ChemShell Basics

What is ChemShell

ChemShell is an interactive shell designed to support computational chemistry operations. It is similar to a UNIX shell (such as bash or tcsh), in that commands are read in by the shell and interpreted.

As with a UNIX shell, the commands may run programs, or may provide control information for the shell itself, e.g. set variables, define subprograms, and define loops and conditions.

The interpretation of commands by ChemShell uses the functionality of a public-domain package called Tcl (Tool Command Language), by John Ousterhout (UC, Berkley), which is linked into the ChemShell executable, and thus the syntax and structure of Tcl-ChemShell scripts is basically that of Tcl (differences are detailed in the next section). The difference between a standard Tcl shell and ChemShell is that a library of Tcl scripts and extra commands are available which provide interfaces to a number of computational chemistry operations. An overview of basic Tcl commands is available.

Invoking ChemShell

When installed as described in Installation a script called chemsh is installed in the scripts directory.

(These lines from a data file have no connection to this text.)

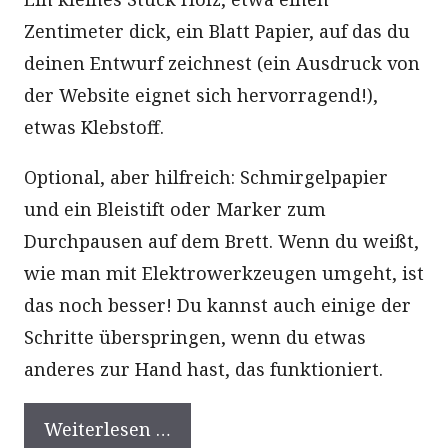
Zentimeter dick, ein Blatt Papier, auf das du
deinen Entwurf zeichnest (ein Ausdruck von
der Website eignet sich hervorragend!),
etwas Klebstoff.
Optional, aber hilfreich: Schmirgelpapier
und ein Bleistift oder Marker zum
Durchpausen auf dem Brett. Wenn du weißt,
wie man mit Elektrowerkzeugen umgeht, ist
das noch besser! Du kannst auch einige der
Schritte überspringen, wenn du etwas
anderes zur Hand hast, das funktioniert.
Weiterlesen …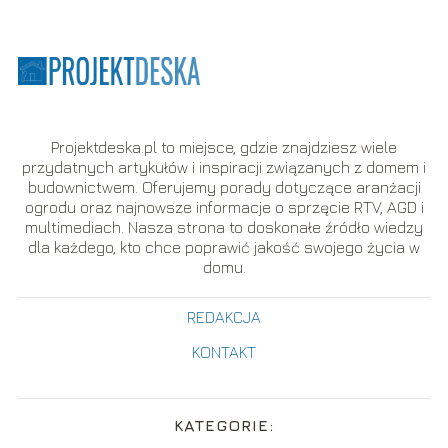
Projektdeska.pl to miejsce, gdzie znajdziesz wiele
przydatnych artykułów i inspiracji związanych z domem i
budownictwem. Oferujemy porady dotyczące aranżacji
ogrodu oraz najnowsze informacje o sprzęcie RTV, AGD i
multimediach. Nasza strona to doskonałe źródło wiedzy
dla każdego, kto chce poprawić jakość swojego życia w
domu.
REDAKCJA
KONTAKT
KATEGORIE: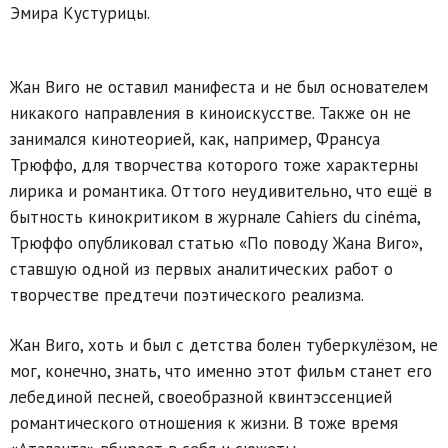
Эмира Кустурицы.
Жан Виго не оставил манифеста и не был основателем
никакого направления в киноискусстве. Также он не
занимался кинотеорией, как, например, Франсуа
Трюффо, для творчества которого тоже характерны
лирика и романтика. Оттого неудивительно, что ещё в
бытность кинокритиком в журнале Cahiers du cinéma,
Трюффо опубликовал статью «По поводу Жана Виго»,
ставшую одной из первых аналитических работ о
творчестве предтечи поэтического реализма.
Жан Виго, хоть и был с детства болен туберкулёзом, не
мог, конечно, знать, что именно этот фильм станет его
лебединой песней, своеобразной квинтэссенцией
романтического отношения к жизни. В тоже время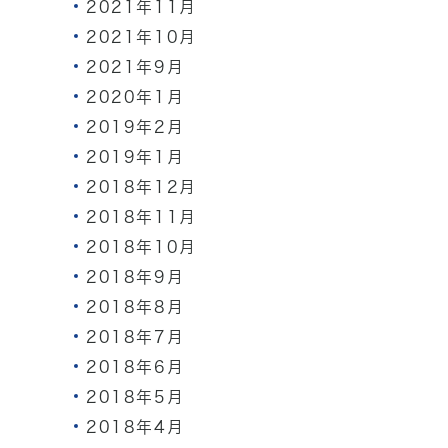
2021年11月
2021年10月
2021年9月
2020年1月
2019年2月
2019年1月
2018年12月
2018年11月
2018年10月
2018年9月
2018年8月
2018年7月
2018年6月
2018年5月
2018年4月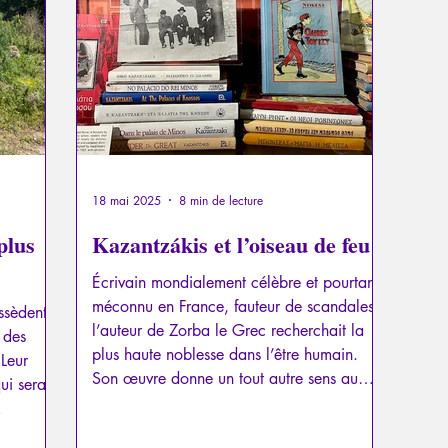
a
Psychopathologie du Pouvoir
Psychopathologie du T
el
Traumatisme
La Licorne
La Lucarne
Articl
Recensions
Psychose
Temporalité
Conféren
18 mai 2025
8 min de lecture
plus
Kazantzákis et l’oiseau de feu
Écrivain mondialement célèbre et pourtant
méconnu en France, fauteur de scandales,
ssèdent.
l’auteur de Zorba le Grec recherchait la
 des
plus haute noblesse dans l’être humain.
 Leur
Son œuvre donne un tout autre sens au
ui serait
mot «transhumanisme».
 défaire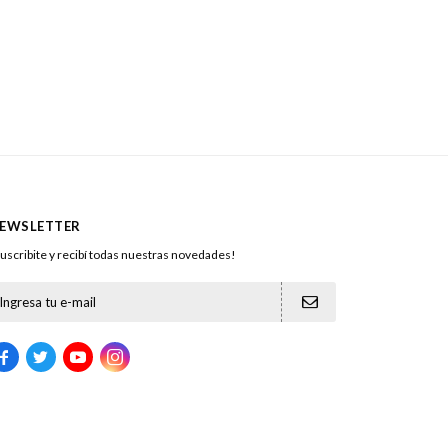
EWSLETTER
uscribite y recibí todas nuestras novedades!




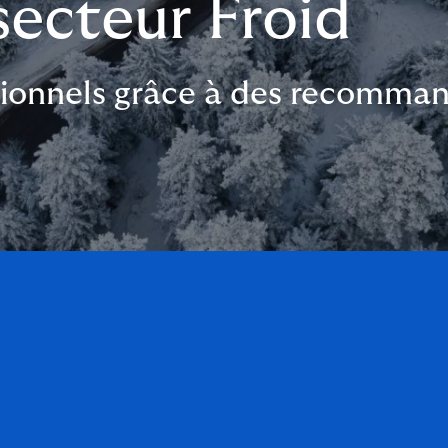
secteur Froid
ssionnels grâce à des recomman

A single input script file may be invoked by providing the filename as an argument as follows:

chemsh myscript

Otherwise, an interactive shell is invoked.

When running on a parallel machine the requirements will generally be more complicated, see the section on parallel execution for more details.

Data Objects in ChemShell

It is useful when working with the shell to appreciate the way the data is stored and manipulated, since the way data is grouped into objects affects the nature of the control arguments to the Tcl procedures.

The Tcl language does support the storage of any type of user data other than character strings. ChemShell therefore contains code to store and manipulate numerical data (for example molecular structure, numeric data fields, matrices etc.) in an efficient manner while accessing them from within scripts by a character string. The data object types are indicated below.

Object Type Contents

fragment Molecular structure (cartesian coordinates)

zmatrix Molecular structure (internal coordinates)

field Numerical grid or data field in 3D space

matrix Floating point array

graph 3D graphical image

Usually these objects are referred to by one-word names, or tags, as in the examples below. Usually there is a one-to-one correspondence between objects referenced in ChemShell scripts and files in the current directory, with the file name being the same as the object name or tag. Each command reads in the data from the input objects and writes out the result objects on completion. However, when a script needs to perform multiple manipulations on the same object this model needs to be modified, this is achieved by declaring the object.

Structure of a ChemShell Command

Commands within ChemShell have a common general structure. In the simplest form, the name of the command is followed by a series of option-value pairs, connected by the = sign, as follows:

command option1=value1 option2=value2 ....

The option-value pairs can provide a number of types of information to the function identified by "command", typically they may

provide names of data objects (see above) they read from or write to.
provide values of certain numerical parameters
switch certain options on or off
choose one of a number of modes of operation supported by the same function.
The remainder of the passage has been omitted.